Visual Layer provides better visual data infrastructure to help gain insights, store, maintain and curate large image repositories and their metadata.
Visual data (images, videos, and other sensor data) has grown tremendously in recent years, with impactful applications in areas like social media, self-driving vehicles and manufacturing. Although much investment has been made in labeling platforms, the management, curation and validation of visual data is usually done with home-built tools that lack robustness and the ability to scale. This lack of tools leads to low data quality and wasteful data handling practices, hindering AI model quality and development agility.

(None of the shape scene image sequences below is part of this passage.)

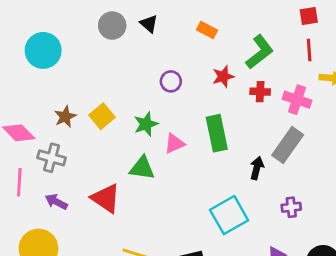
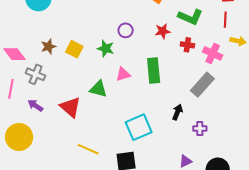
green L-shape: (260, 52) -> (190, 17), turned 55
yellow square: (102, 116) -> (74, 49), turned -30
green star: (146, 124) -> (106, 48), moved, turned 30
black arrow: (257, 168) -> (177, 112), moved
cyan square: (229, 215) -> (139, 127), moved

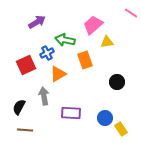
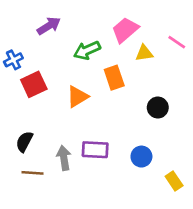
pink line: (131, 13) -> (177, 42), moved
green arrow: (65, 40) -> (87, 50), turned -36
blue cross: (47, 53) -> (13, 60), moved
gray arrow: (44, 96) -> (64, 158), moved
yellow rectangle: (121, 129) -> (174, 181), moved

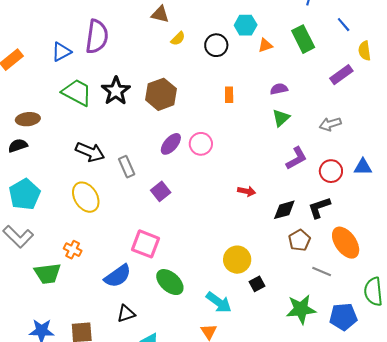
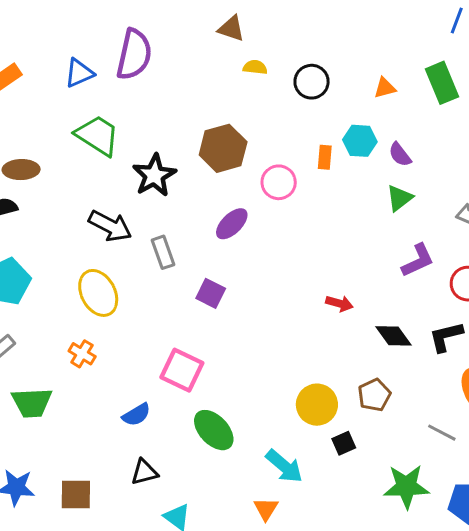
cyan hexagon: (246, 25) -> (360, 141), moved
yellow semicircle: (178, 39) -> (255, 67), turned -133
purple semicircle: (279, 89) -> (400, 155), turned -120
black star: (116, 91) -> (154, 175), moved
pink circle: (201, 144) -> (279, 182), moved
purple square: (161, 191) -> (211, 293), turned -30
black diamond: (284, 210) -> (393, 336), turned 65
brown pentagon: (299, 240) -> (374, 395), moved
orange cross: (73, 250) -> (82, 354), moved
blue semicircle: (118, 276) -> (136, 415), size x0.7

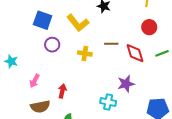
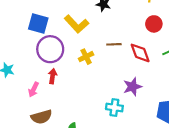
purple circle: (52, 45) -> (50, 49), size x1.6
yellow cross: (85, 53) -> (86, 57), turned -32
red arrow: (62, 91) -> (53, 76), moved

At Visual Layer, our hypothesis is that there is strong demand for management tools for visual data. To validate this hypothesis, we created our free tool fastdup, a popular free tool providing basic, but highly scalable, building blocks for visual data. e.g., finding duplicates, identifying outliers, clustering, search, image statistics and detection of bad labels. In 6 months, fastdup was installed more than 145,000 times and gained significant community traction. fastdup has been already deployed in production by multiple Fortune 500 customers.
While fastdup is a free profiler that points issues in user's visual data, Visual Layer is building an enterprise cloud version which can automatically curate and fix error in the visual data. Our enterprise platform connects to cloud-based raw data storage services on one end, and AI/computer vision development tools on the other. Visual Layer includes three components: visual data management tools, deep learning-based data understanding, and automated data visualizations. With Visual Layer, computer vision engineers/ researchers can focus on building high-quality models and gaining data insights, while our platform manages, stores, maintains, cleans and curates their large image repositories.
There are multiple benefits for using visual layer. It frees computer vision team to deal with algorithms and not with data cleaning (a gory task no one likes to do), speeds significantly the model building cycle, significant savings on annotation costs, reduced storage, compute and network costs and improves the resulting models.